Следующей и ещё более значительной реформой стала ликвидация монополии Коммунистической партии в политической жизни, особенно в таких областях, как общественные дискуссии, подбор руководящих кадров и разработка политики. Масштаб этих демократических изменений был настолько велик уже к 1990 г., когда в результате политики Горбачёва было фактически покончено с цензурой, утвердились свободные выборы, свобода политических организаций и создан настоящий парламент, что некоторые западные учёные назвали их «революцией» внутри системы{22}.[12] Сложившаяся при Ленине диктатура партии и решающая роль, которую играли её официальные представители па всех уровнях советской системы, в течение 70 лет (за исключением, по понятным причинам, периода сталинского террора) была краеугольным камнем советской политики. В «командно-административной системе», доставшейся в наследство Горбачёву, общесоюзный партийный аппарат был главнокомандующим и всесильным администратором. Всего за пять лет картина коренным образом изменилась: советская политическая система перестала быть ленинистской или, как сказали бы некоторые, коммунистической{23}.
Это обобщение, однако, нуждается в уточнении. В такой огромной стране с её культурным разнообразием политические реформы, родившиеся в Москве, были обречены иметь самые разные результаты, от быстрой демократизации в российских столичных городах и Прибалтике до менее заметных изменений в среднеазиатских партийных диктатурах. Кроме того, уход Коммунистической партии с политической сцены, даже там, где демократизация достигла значительных успехов, не был полным и окончательным. Насчитывавшая несколько миллионов членов, имевшая ячейки практически в каждом учреждении и на каждом предприятии, обладавшая длительным опытом контроля над военными и другими силовыми структурами, огромными финансовыми ресурсами и привычным влиянием на граждан, — партия оставалась самой внушительной политической организацией в стране.
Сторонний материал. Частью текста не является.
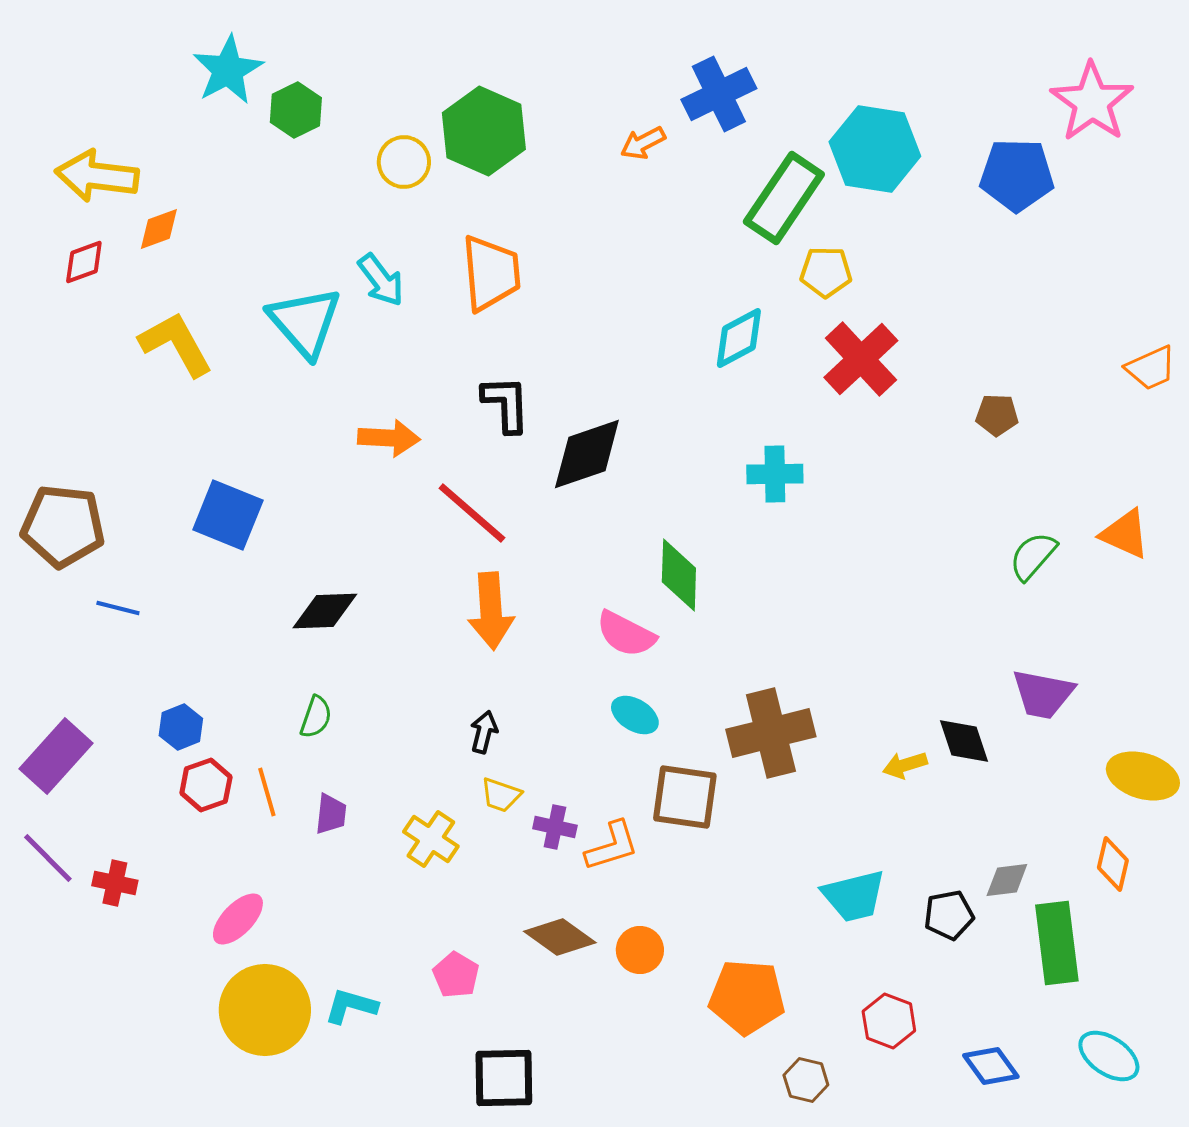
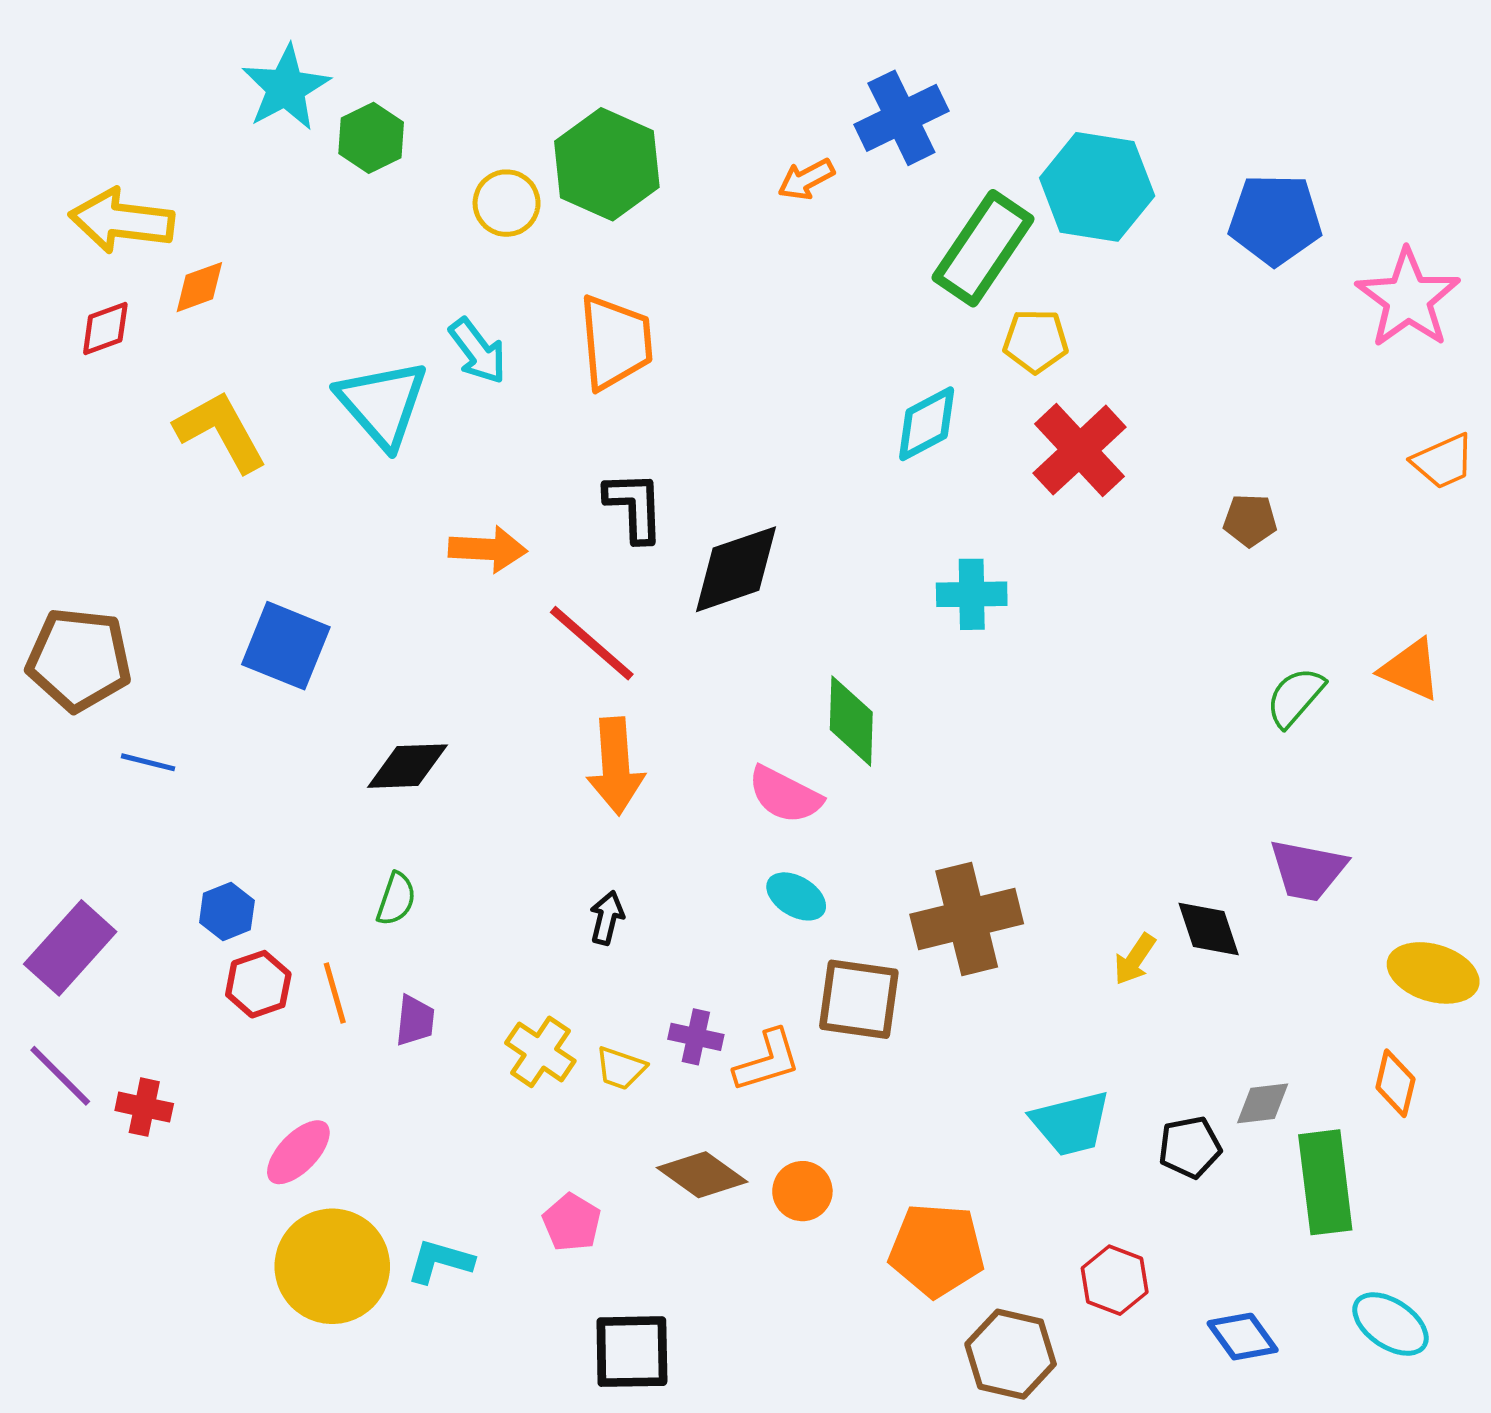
pink star: (1092, 102) -> (1408, 298), moved
yellow arrow: (905, 765) -> (1135, 959), turned -39
yellow trapezoid: (501, 795) -> (621, 1068), moved
brown hexagon: (806, 1080) -> (1011, 1354), size x1.6

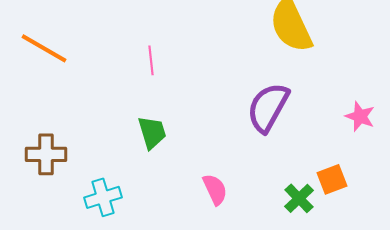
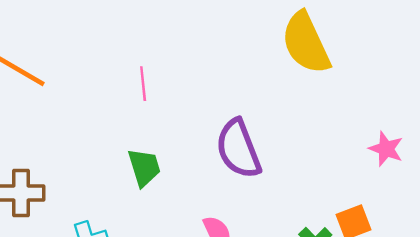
purple semicircle: (268, 107) -> (238, 149), moved, turned -50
И, хотя политические заключённые были выпущены на свободу, права человека набирали вес, а органы безопасности сделались предметом всё более пристального и растущего общественного интереса, КГБ также не претерпел заметных изменений и оставался практически бесконтрольным.
Тем не менее, процесс перераспределения власти, долгое время принадлежавшей КПСС, между парламентом, новым институтом президентства и ныне подлинно выборными Советами на местах зашёл достаточно далеко. Горбачёв не преувеличивал, когда заявил на съезде партии в 1990 г.: «Пришёл конец монополии КПСС на власть и управление». Процесс демонополизации покончил ещё с одной чертой старой советской системы — псевдодемократической политикой. Широкий и разноголосый политический спектр, загнанный прежде в подполье, теперь пользовался почти полной свободой слова. Организованная оппозиция, десятки потенциальных партий, массовые демонстрации, забастовки, бесцензурные публикации, — всё то, что подавлялось и запрещалось в течение 70 лет, было узаконено и быстрыми темпами распространялось по стране. И опять Горбачёв был недалёк от истины, когда с гордостью заметил, что Советский Союз внезапно превратился в «самое политизированное общество в мире»{24}.[13]